PROBLEM DESCRIPTION:
Examine the records below and count how many lines contain the string "will". Give only the number.

MATERIAL SHOWN:
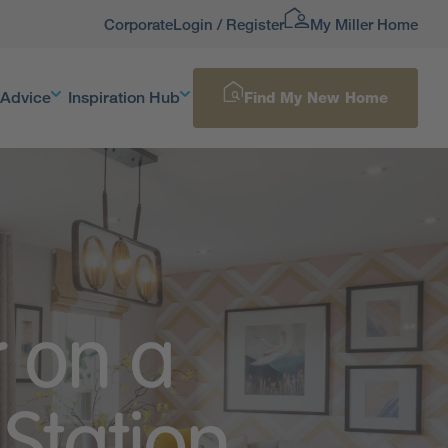
Corporate
Login / Register
My Miller Home
 Advice
Inspiration Hub
Find My New Home
r on a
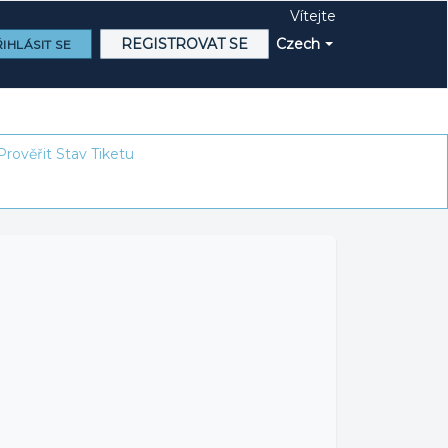
Vítejte
REGISTROVAT SE
Czech
IHLÁSIT SE
Prověřit Stav Tiketu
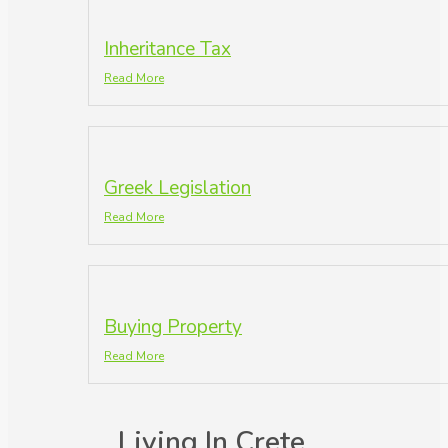
Inheritance Tax
Read More
Greek Legislation
Read More
Buying Property
Read More
Living In Crete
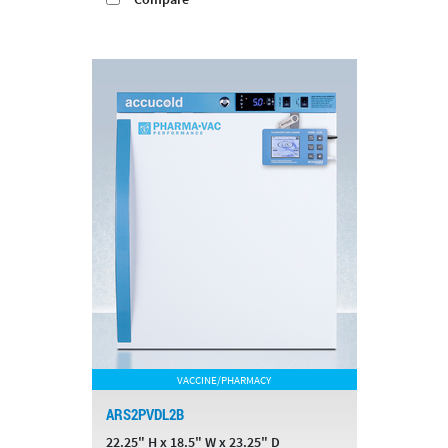
VACCINE/PHARMACY
ARS2PVDL2B
22.25" H x 18.5" W x 23.25" D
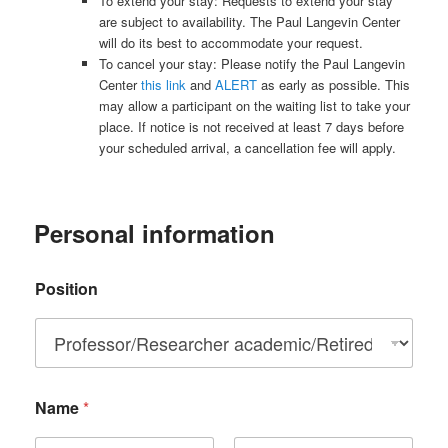
To extend your stay: Requests to extend your stay
are subject to availability. The Paul Langevin Center
will do its best to accommodate your request.
To cancel your stay: Please notify the Paul Langevin
Center
this link
and
ALERT
as early as possible. This
may allow a participant on the waiting list to take your
place. If notice is not received at least 7 days before
your scheduled arrival, a cancellation fee will apply.
Personal information
Position
Name
*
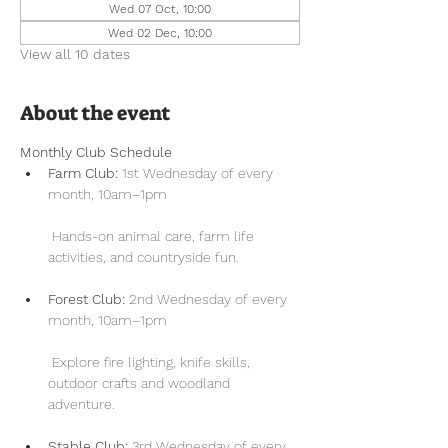
Wed 07 Oct, 10:00
Wed 02 Dec, 10:00
View all 10 dates
About the event
Monthly Club Schedule
Farm Club:
 1st Wednesday of every 
month, 10am–1pm
 Hands-on animal care, farm life 
activities, and countryside fun.
Forest Club:
 2nd Wednesday of every 
month, 10am–1pm
 Explore fire lighting, knife skills, 
outdoor crafts and woodland 
adventure.
Stable Club:
 3rd Wednesday of every 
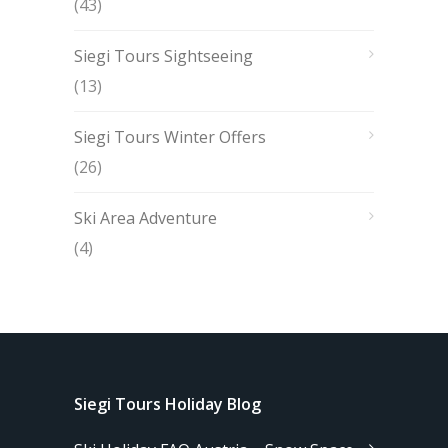
(43)
Siegi Tours Sightseeing
(13)
Siegi Tours Winter Offers
(26)
Ski Area Adventure
(4)
Siegi Tours Holiday Blog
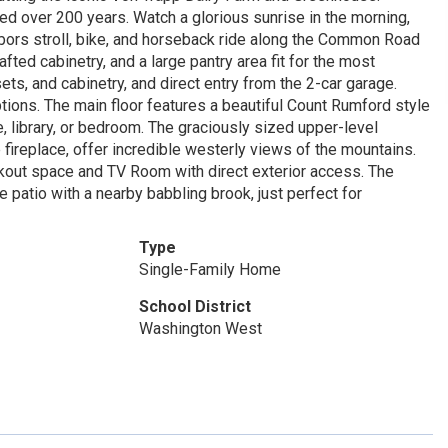
ed over 200 years. Watch a glorious sunrise in the morning,
bors stroll, bike, and horseback ride along the Common Road
fted cabinetry, and a large pantry area fit for the most
ts, and cabinetry, and direct entry from the 2-car garage.
tions. The main floor features a beautiful Count Rumford style
, library, or bedroom. The graciously sized upper-level
ireplace, offer incredible westerly views of the mountains.
orkout space and TV Room with direct exterior access. The
patio with a nearby babbling brook, just perfect for
Type
Single-Family Home
School District
Washington West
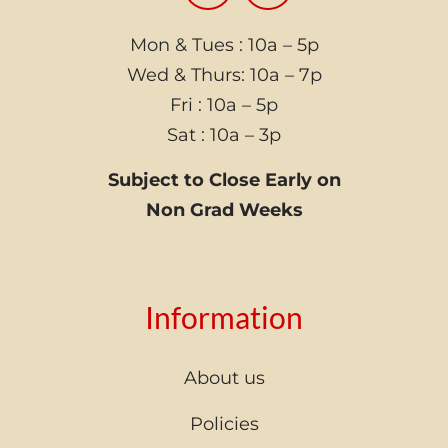
Mon & Tues : 10a – 5p
Wed & Thurs: 10a – 7p
Fri : 10a – 5p
Sat : 10a – 3p
Subject to Close Early on
Non Grad Weeks
Information
About us
Policies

RESULT FOR THIS EXERCISE:
2